Don't Take it Personally
I am finishing up the final piece of my certification process to teach Sanity School in my area and, as with most everything I participate in, I’m reflecting on where I am and where I’ve been in this parenting journey with my own tribe. One of the pieces of the pie in the Parent Impact Wheel of Life is “Don’t Take it Personally”. For so many parents, it is hard to shed that gremlin, especially in the heat of the moment.
As a coach, I often go deeper in my own personal reflections on this one. “Is it really true?” is often a question I ask myself of this surfacing belief that it IS personal. Sometimes, it has nothing to do with us. We are just the innocent witness to a powerful emotion or moment in someone’s life. Sometimes, a tantrum is just a tantrum, and the healthier role is to be present for someone when the world is just too much for them to handle; to help them process that emotion or reaction; to help them plan for a different, more desirable response in the future. What a gift that can be, to hold that space. And what a challenge it can be for those who hold it repeatedly.
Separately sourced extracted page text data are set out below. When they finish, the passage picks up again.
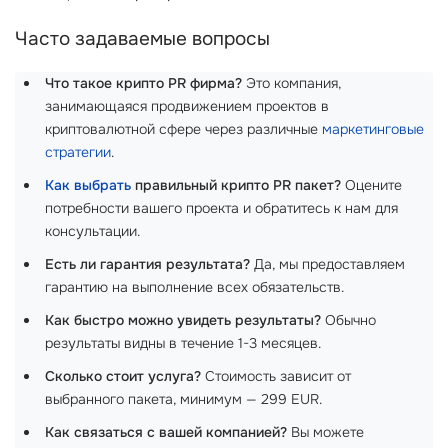
Часто задаваемые вопросы
Что такое крипто PR фирма?
Это компания,
занимающаяся продвижением проектов в
криптовалютной сфере через различные
маркетинговые
стратегии
.
Как выбрать
правильный крипто PR пакет?
Оцените
потребности вашего проекта и обратитесь к нам для
консультации.
Есть ли гарантия результата?
Да, мы предоставляем
гарантию на выполнение всех обязательств.
Как быстро можно увидеть результаты?
Обычно
результаты видны в течение 1-3 месяцев.
Сколько стоит услуга?
Стоимость зависит от
выбранного пакета, минимум — 299 EUR.
Как связаться с вашей компанией?
Вы можете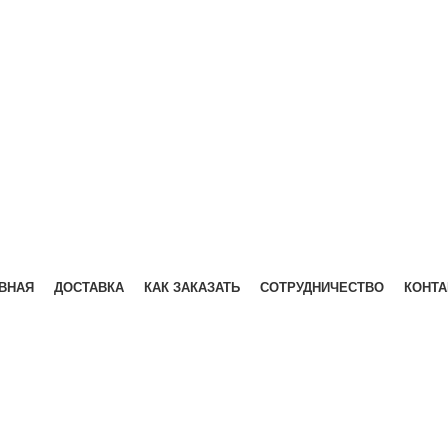
ВНАЯ
ДОСТАВКА
КАК ЗАКАЗАТЬ
СОТРУДНИЧЕСТВО
КОНТ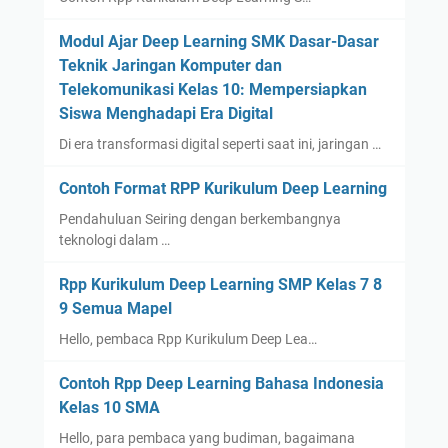
Modul Ajar Deep Learning SMK Dasar-Dasar
Teknik Jaringan Komputer dan
Telekomunikasi Kelas 10: Mempersiapkan
Siswa Menghadapi Era Digital
Di era transformasi digital seperti saat ini, jaringan …
Contoh Format RPP Kurikulum Deep Learning
Pendahuluan Seiring dengan berkembangnya
teknologi dalam …
Rpp Kurikulum Deep Learning SMP Kelas 7 8
9 Semua Mapel
Hello, pembaca Rpp Kurikulum Deep Lea…
Contoh Rpp Deep Learning Bahasa Indonesia
Kelas 10 SMA
Hello, para pembaca yang budiman, bagaimana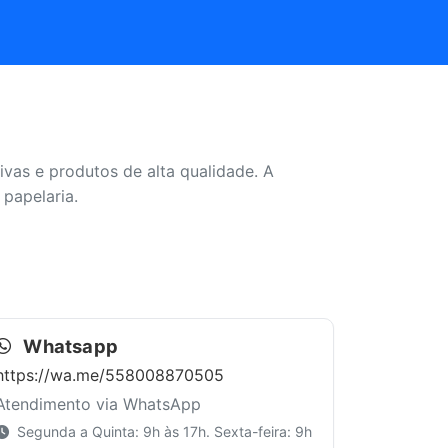
as e produtos de alta qualidade. A
 papelaria.
Whatsapp
https://wa.me/558008870505
Atendimento via WhatsApp
Segunda a Quinta: 9h às 17h. Sexta-feira: 9h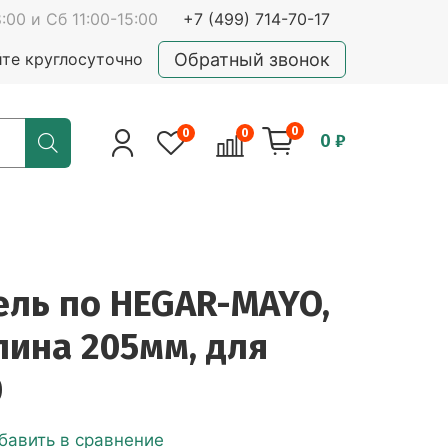
:00 и Сб 11:00-15:00
+7 (499) 714-70-17
Обратный звонок
йте круглосуточно
0
0
0
0 ₽
ель по HEGAR-MAYO,
лина 205мм, для
0
бавить в сравнение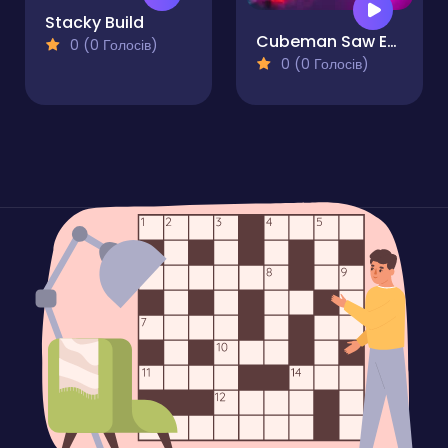
Stacky Build
Cubeman Saw Escape
0 (0 Голосів)
0 (0 Голосів)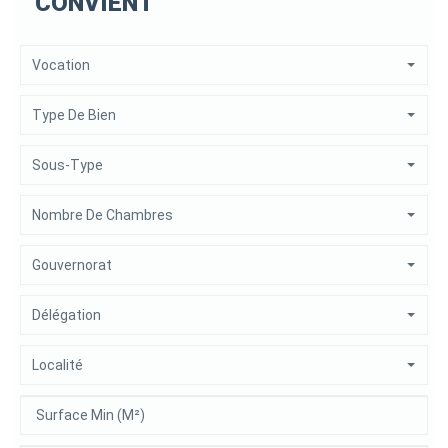
CONVIENT
Vocation
Type De Bien
Sous-Type
Nombre De Chambres
Gouvernorat
Délégation
Localité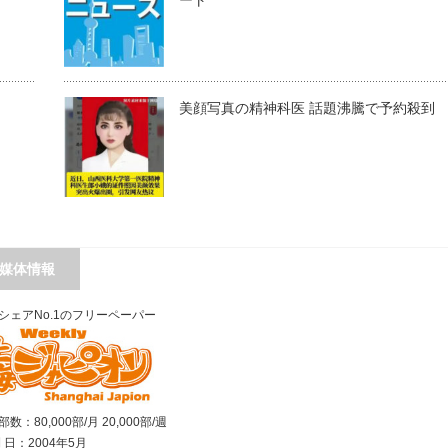
ート
美顔写真の精神科医 話題沸騰で予約殺到
媒体情報
シェアNo.1のフリーペーパー
数：80,000部/月 20,000部/週
刊 日：2004年5月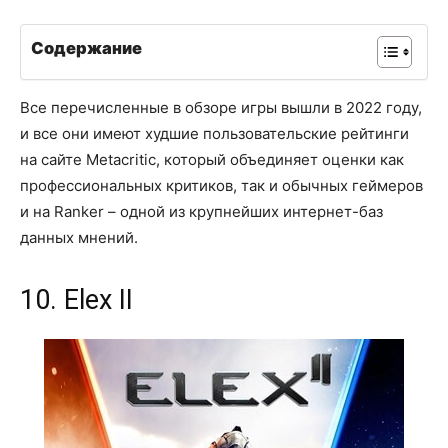
Содержание
Все перечисленные в обзоре игры вышли в 2022 году,
и все они имеют худшие пользовательские рейтинги
на сайте Metacritic, который объединяет оценки как
профессиональных критиков, так и обычных геймеров
и на Ranker – одной из крупнейших интернет-баз
данных мнений.
10. Elex II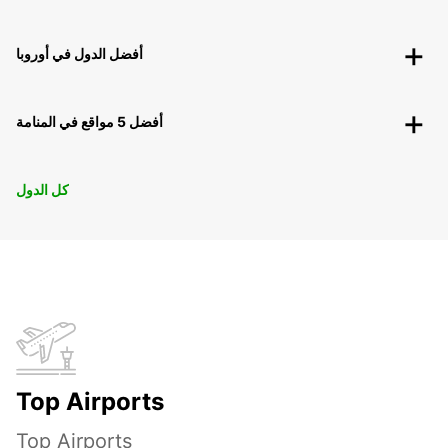
أفضل الدول في أوروبا
أفضل 5 مواقع في المنامة
كل الدول
Top Airports
Top Airports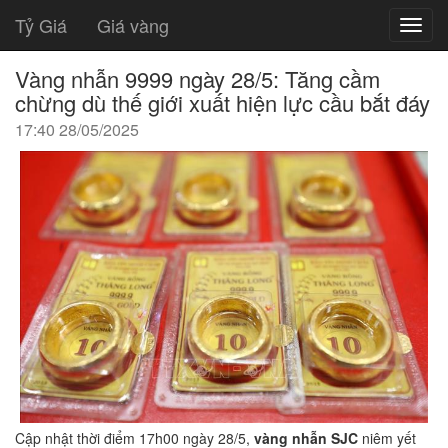
Tỷ Giá
Giá vàng
Vàng nhẫn 9999 ngày 28/5: Tăng cầm
chừng dù thế giới xuất hiện lực cầu bắt đáy
17:40 28/05/2025
Cập nhật thời điểm 17h00 ngày 28/5,
vàng nhẫn SJC
niêm yết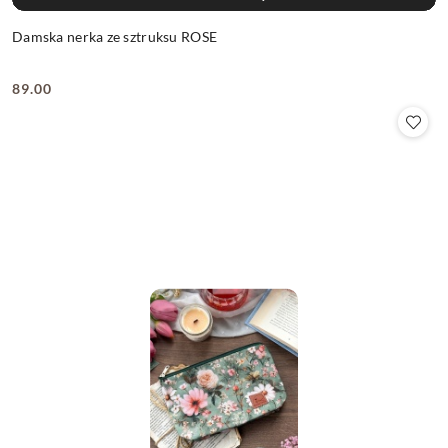
Damska nerka ze sztruksu ROSE
89.00
Cena: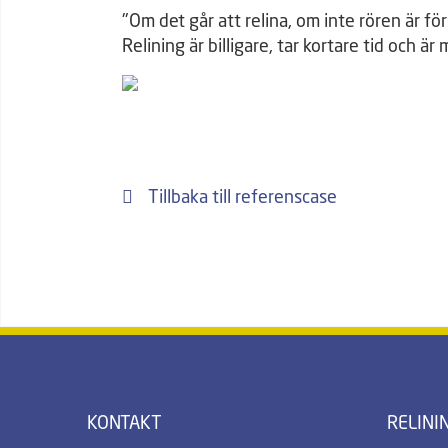
"Om det går att relina, om inte rören är f
Relining är billigare, tar kortare tid och ä
Tillbaka till referenscase
KONTAKT
RELINI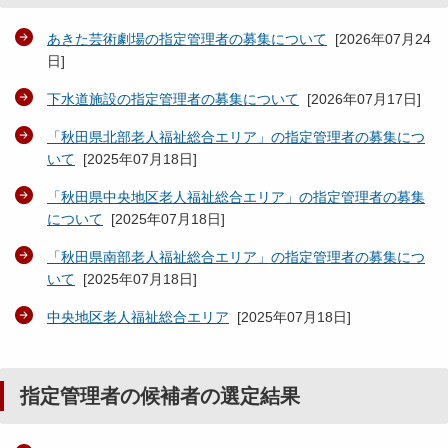
あきた芸術劇場の指定管理者の募集について
[
2026年07月24
日
]
下水道施設の指定管理者の募集について
[
2026年07月17日
]
「秋田県北部老人福祉総合エリア」の指定管理者の募集につ
いて
[
2025年07月18日
]
「秋田県中央地区老人福祉総合エリア」の指定管理者の募集
について
[
2025年07月18日
]
「秋田県南部老人福祉総合エリア」の指定管理者の募集につ
いて
[
2025年07月18日
]
中央地区老人福祉総合エリア
[
2025年07月18日
]
指定管理者の候補者の選定結果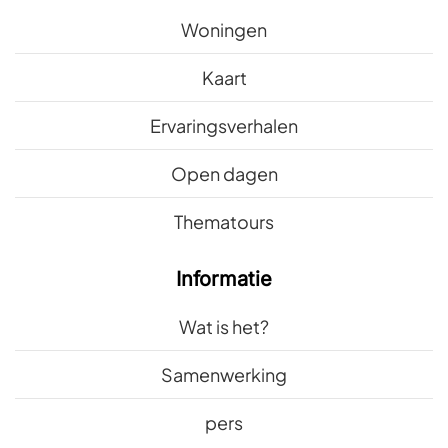
Woningen
Kaart
Ervaringsverhalen
Open dagen
Thematours
Informatie
Wat is het?
Samenwerking
pers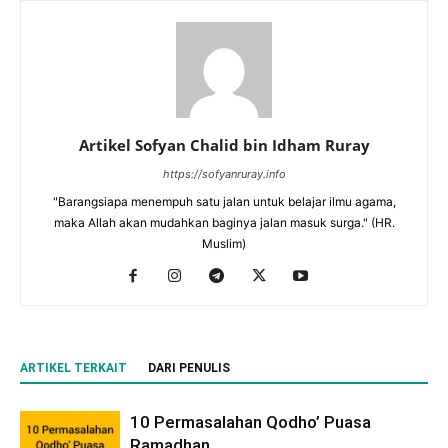
Artikel Sofyan Chalid bin Idham Ruray
https://sofyanruray.info
"Barangsiapa menempuh satu jalan untuk belajar ilmu agama,
maka Allah akan mudahkan baginya jalan masuk surga." (HR.
Muslim)
ARTIKEL TERKAIT
DARI PENULIS
10 Permasalahan Qodho’ Puasa
Ramadhan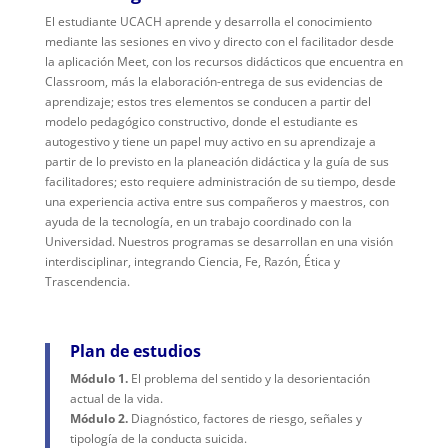
El estudiante UCACH aprende y desarrolla el conocimiento
mediante las sesiones en vivo y directo con el facilitador desde
la aplicación Meet, con los recursos didácticos que encuentra en
Classroom, más la elaboración-entrega de sus evidencias de
aprendizaje; estos tres elementos se conducen a partir del
modelo pedagógico constructivo, donde el estudiante es
autogestivo y tiene un papel muy activo en su aprendizaje a
partir de lo previsto en la planeación didáctica y la guía de sus
facilitadores; esto requiere administración de su tiempo, desde
una experiencia activa entre sus compañeros y maestros, con
ayuda de la tecnología, en un trabajo coordinado con la
Universidad. Nuestros programas se desarrollan en una visión
interdisciplinar, integrando Ciencia, Fe, Razón, Ética y
Trascendencia.
Plan de estudios
Módulo 1.
El problema del sentido y la desorientación
actual de la vida.
Módulo 2.
Diagnóstico, factores de riesgo, señales y
tipología de la conducta suicida.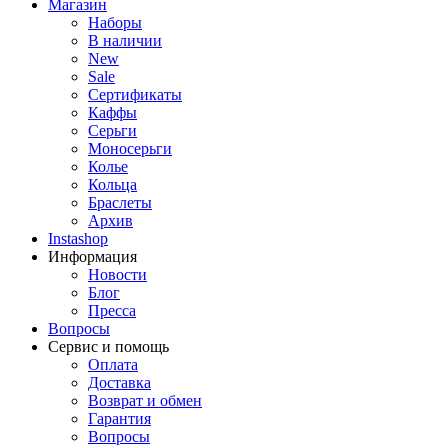
Магазин
Наборы
В наличии
New
Sale
Сертификаты
Каффы
Серьги
Моносерьги
Колье
Кольца
Браслеты
Архив
Instashop
Информация
Новости
Блог
Пресса
Вопросы
Сервис и помощь
Оплата
Доставка
Возврат и обмен
Гарантия
Вопросы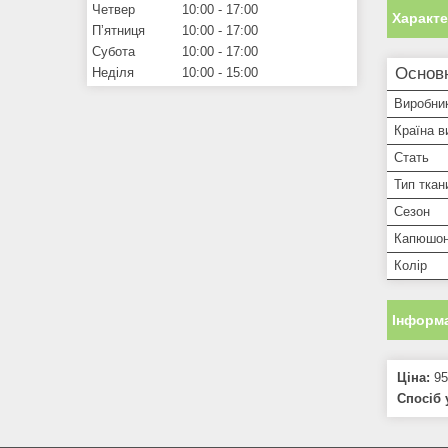
Четвер
10:00
17:00
Характ
Пʼятниця
10:00
17:00
Субота
10:00
17:00
Основ
Неділя
10:00
15:00
Виробни
Країна в
Стать
Тип ткан
Сезон
Капюшо
Колір
Інформа
Ціна:
95
Спосіб 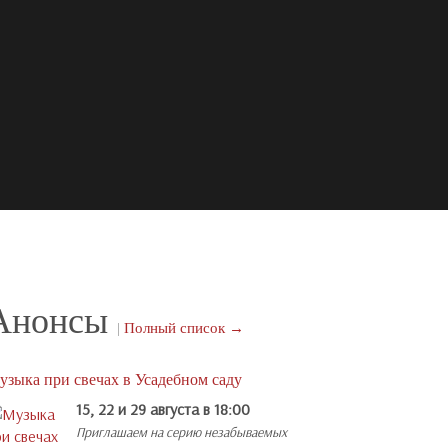
Анонсы
|
Полный список →
узыка при свечах в Усадебном саду
15, 22 и 29 августа в 18:00
Приглашаем на серию незабываемых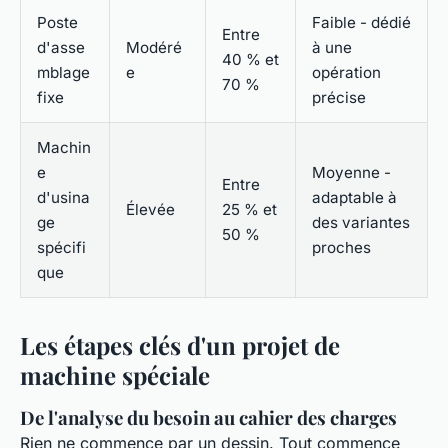
Poste
Faible - dédié
Entre
d'asse
Modéré
à une
40 % et
mblage
e
opération
70 %
fixe
précise
Machin
e
Moyenne -
Entre
d'usina
adaptable à
Élevée
25 % et
ge
des variantes
50 %
spécifi
proches
que
Les étapes clés d'un projet de
machine spéciale
De l'analyse du besoin au cahier des charges
Rien ne commence par un dessin. Tout commence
While we are long past the toddler years in my house, there are still moments that flare up as my kids test the waters of young adulthood. It’s easy to slip into the blame game, but, for my crew, it’s become even easier to take a deep breath and process what each of us has experienced from that moment. Offering that outside reflection of how someone’s actions or reactions impact others can be a valuable tool to building empathy, self-awareness, and executive function skills. Given that the human brain is still developing executive function through the early to mid twenties, our job as parents isn’t over when the kids hit 18. Fostering a relationship with our kids, even when they might challenge us to remain calm on a daily basis, can prove to be the biggest safety net for their developing brains.
We are their safe space to process without judgement. We are their most intimate of teachers. We are their sounding board in life. It’s often WHY we get the worst of them at times. We know the best and the worst of our kids, our spouses. For me, I’d rather they reserve the hardest parts for me. If they didn’t, well, I just might take that personally.